[Available records Boundary: Start]
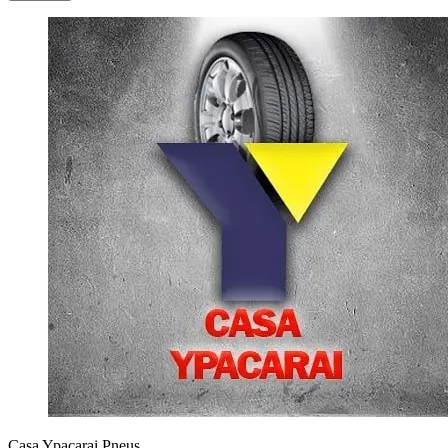
Casa Ypacarai Pneus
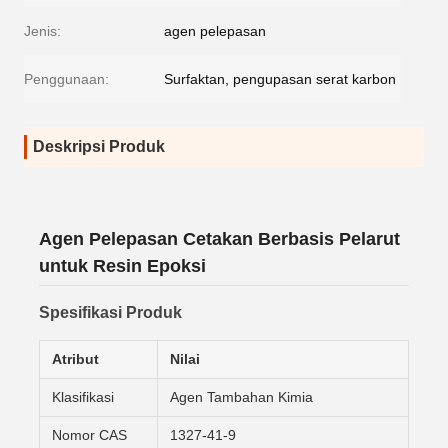
Jenis:
agen pelepasan
Penggunaan:
Surfaktan, pengupasan serat karbon
Deskripsi Produk
Agen Pelepasan Cetakan Berbasis Pelarut
untuk Resin Epoksi
Spesifikasi Produk
Atribut
Nilai
Klasifikasi
Agen Tambahan Kimia
Nomor CAS
1327-41-9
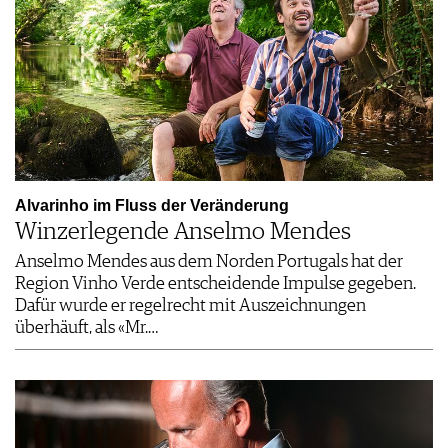
Alvarinho im Fluss der Veränderung
Winzerlegende Anselmo Mendes
Anselmo Mendes aus dem Norden Portugals hat der
Region Vinho Verde entscheidende Impulse gegeben.
Dafür wurde er regelrecht mit Auszeichnungen
überhäuft, als «Mr.…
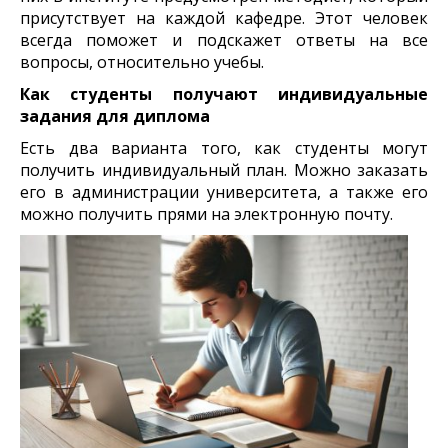
присутствует на каждой кафедре. Этот человек
всегда поможет и подскажет ответы на все
вопросы, относительно учебы.
Как студенты получают индивидуальные
задания для диплома
Есть два варианта того, как студенты могут
получить индивидуальный план. Можно заказать
его в администрации университета, а также его
можно получить прями на электронную почту.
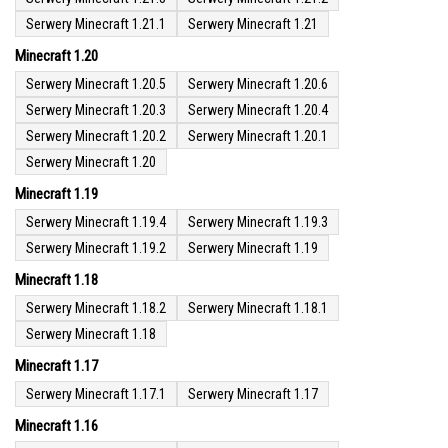
Serwery Minecraft 1.21.1
Serwery Minecraft 1.21
Minecraft 1.20
Serwery Minecraft 1.20.5
Serwery Minecraft 1.20.6
Serwery Minecraft 1.20.3
Serwery Minecraft 1.20.4
Serwery Minecraft 1.20.2
Serwery Minecraft 1.20.1
Serwery Minecraft 1.20
Minecraft 1.19
Serwery Minecraft 1.19.4
Serwery Minecraft 1.19.3
Serwery Minecraft 1.19.2
Serwery Minecraft 1.19
Minecraft 1.18
Serwery Minecraft 1.18.2
Serwery Minecraft 1.18.1
Serwery Minecraft 1.18
Minecraft 1.17
Serwery Minecraft 1.17.1
Serwery Minecraft 1.17
Minecraft 1.16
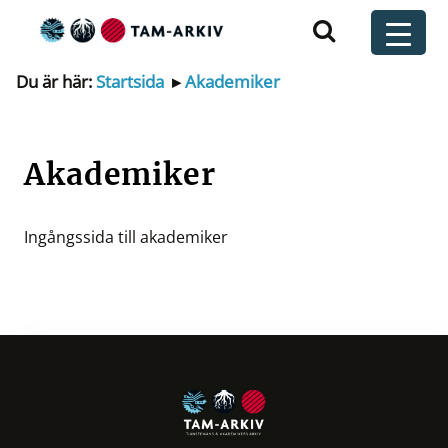
Huvudnavigering
t
Du är här:
Startsida
▸
Akademiker
Akademiker
Ingångssida till akademiker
[Available records Boundary: End]
Your instructions:
No pictures belong in the output. Restate word for word only the lines from the one containing "Alvarinho im Fluss der Veränderung" to the end of the entries above.

Solution to the exercise:
Alvarinho im Fluss der Veränderung
Winzerlegende Anselmo Mendes
Anselmo Mendes aus dem Norden Portugals hat der
Region Vinho Verde entscheidende Impulse gegeben.
Dafür wurde er regelrecht mit Auszeichnungen
überhäuft, als «Mr.…
присутствует на каждой кафедре. Этот человек
всегда поможет и подскажет ответы на все
вопросы, относительно учебы.
Как студенты получают индивидуальные
задания для диплома
Есть два варианта того, как студенты могут
получить индивидуальный план. Можно заказать
его в администрации университета, а также его
можно получить прями на электронную почту.
Serwery Minecraft 1.21.1
Serwery Minecraft 1.21
Minecraft 1.20
Serwery Minecraft 1.20.5
Serwery Minecraft 1.20.6
Serwery Minecraft 1.20.3
Serwery Minecraft 1.20.4
Serwery Minecraft 1.20.2
Serwery Minecraft 1.20.1
Serwery Minecraft 1.20
Minecraft 1.19
Serwery Minecraft 1.19.4
Serwery Minecraft 1.19.3
Serwery Minecraft 1.19.2
Serwery Minecraft 1.19
Minecraft 1.18
Serwery Minecraft 1.18.2
Serwery Minecraft 1.18.1
Serwery Minecraft 1.18
Minecraft 1.17
Serwery Minecraft 1.17.1
Serwery Minecraft 1.17
Minecraft 1.16
Huvudnavigering
t
Du är här:
Startsida
▸
Akademiker
Akademiker
Ingångssida till akademiker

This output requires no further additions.